:: Stored data
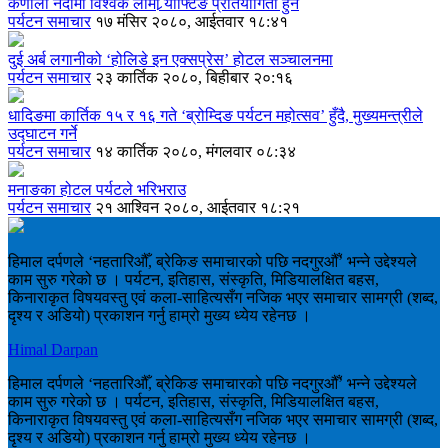
कर्णाली नदीमा विश्वकै लामो र्‍याफ्टिङ प्रतियोगिता हुने
पर्यटन समाचार
१७ मंसिर २०८०, आईतवार १८:४१
दुई अर्ब लगानीको ‘होलिडे इन एक्सप्रेस’ होटल सञ्चालनमा
पर्यटन समाचार
२३ कार्तिक २०८०, बिहीबार २०:१६
धादिङमा कार्तिक १५ र १६ गते ‘ब्रोम्दिङ पर्यटन महोत्सव’ हुँदै, मुख्यमन्त्रीले
उद्घाटन गर्ने
पर्यटन समाचार
१४ कार्तिक २०८०, मंगलवार ०८:३४
मनाङका होटल पर्यटले भरिभराउ
पर्यटन समाचार
२१ आश्विन २०८०, आईतवार १८:२१
हिमाल दर्पणले ‘नहतारिऔँ, ब्रेकिङ समाचारको पछि नदगुरऔँ’ भन्ने उद्देश्यले
काम सुरु गरेको छ । पर्यटन, इतिहास, संस्कृति, मिडियालक्षित बहस,
किनाराकृत विषयवस्तु एवं कला-साहित्यसँग नजिक भएर समाचार सामग्री (शब्द,
दृश्य र अडियो) प्रकाशन गर्नु हाम्रो मुख्य ध्येय रहेनछ ।
Himal Darpan
हिमाल दर्पणले ‘नहतारिऔँ, ब्रेकिङ समाचारको पछि नदगुरऔँ’ भन्ने उद्देश्यले
काम सुरु गरेको छ । पर्यटन, इतिहास, संस्कृति, मिडियालक्षित बहस,
किनाराकृत विषयवस्तु एवं कला-साहित्यसँग नजिक भएर समाचार सामग्री (शब्द,
दृश्य र अडियो) प्रकाशन गर्नु हाम्रो मुख्य ध्येय रहेनछ ।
::::
## Work instruction
With all pictures removed, reproduce the lines from the top of the entries above through the line containing "२१ आश्विन २०८०, आईतवार १८:२१", exactly as written.

## Your solution
कर्णाली नदीमा विश्वकै लामो र्‍याफ्टिङ प्रतियोगिता हुने
पर्यटन समाचार
१७ मंसिर २०८०, आईतवार १८:४१
दुई अर्ब लगानीको ‘होलिडे इन एक्सप्रेस’ होटल सञ्चालनमा
पर्यटन समाचार
२३ कार्तिक २०८०, बिहीबार २०:१६
धादिङमा कार्तिक १५ र १६ गते ‘ब्रोम्दिङ पर्यटन महोत्सव’ हुँदै, मुख्यमन्त्रीले
उद्घाटन गर्ने
पर्यटन समाचार
१४ कार्तिक २०८०, मंगलवार ०८:३४
मनाङका होटल पर्यटले भरिभराउ
पर्यटन समाचार
२१ आश्विन २०८०, आईतवार १८:२१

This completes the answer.